MA231     
Operational Research Methods

This information is for the 2020/21 session.

Teacher responsible

Dr Giacomo Zambelli

Dr Matoula Kotsialou

Availability

This course is available on the BSc in Accounting and Finance, BSc in Business Mathematics and Statistics, BSc in Econometrics and Mathematical Economics, BSc in Economics, BSc in Management, BSc in Mathematics and Economics and BSc in Mathematics with Economics. This course is available as an outside option to students on other programmes where regulations permit and to General Course students.

Pre-requisites

Mathematics, Statistics and Probability Theory to the level of the courses MA107 Quantitative Methods (Mathematics) and ST107 Quantitative Methods (Statistics) is required. In particular, students should have covered elementary distribution theory and the Poisson Process, and have an elementary knowledge of linear algebra. Students must be prepared to use computer packages when required. 

Course content

An introduction to all the main theoretical techniques of Operational Research.

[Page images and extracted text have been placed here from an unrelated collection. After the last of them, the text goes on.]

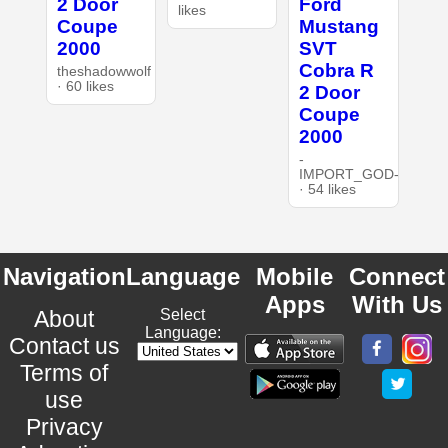
2 Door
Ford
likes
Coupe
Mustang
2000
SVT
Cobra R
theshadowwolf
· 60 likes
2 Door
Coupe
2000
-
IMPORT_GOD-
· 54 likes
Navigation
Language
Mobile
Connect
Apps
With Us
About
Select
Language:
Contact us
Terms of
use
Privacy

Linear optimisation: from the most basic introduction to sufficient conditions for optimality; duality; sensitivity of the solution; discovery of the solution to small problems by graphical methods, and proof of optimality by testing the sufficient conditions. The transportation problem. Modelling real world problems using linear optimisation.

Various other operational research techniques including: Shortest Paths, Critical Path Analysis, Markov Chains, Stable Matchings, Queueing Theory, Simulation, Inventory Management, Dynamic Programming, Decision Theory, Game Theory.

The course includes an assessed software component. The software used will be "Microsoft Excel" and the add-on packages "LP solve" to solve linear optimisation problems and "@ risk" to perform Monte Carlo simulation.

Full lecture notes are provided.

Teaching

This course is delivered through a combination of classes and lectures totalling a minimum of 60 hours across Michaelmas Term and Lent Term. This year, some or all of this teaching will be delivered through a combination of virtual classes and lectures delivered as online videos.

Formative coursework

Students will be expected to produce 10 problem sets in the MT and 1 project and 5 problem sets in the LT.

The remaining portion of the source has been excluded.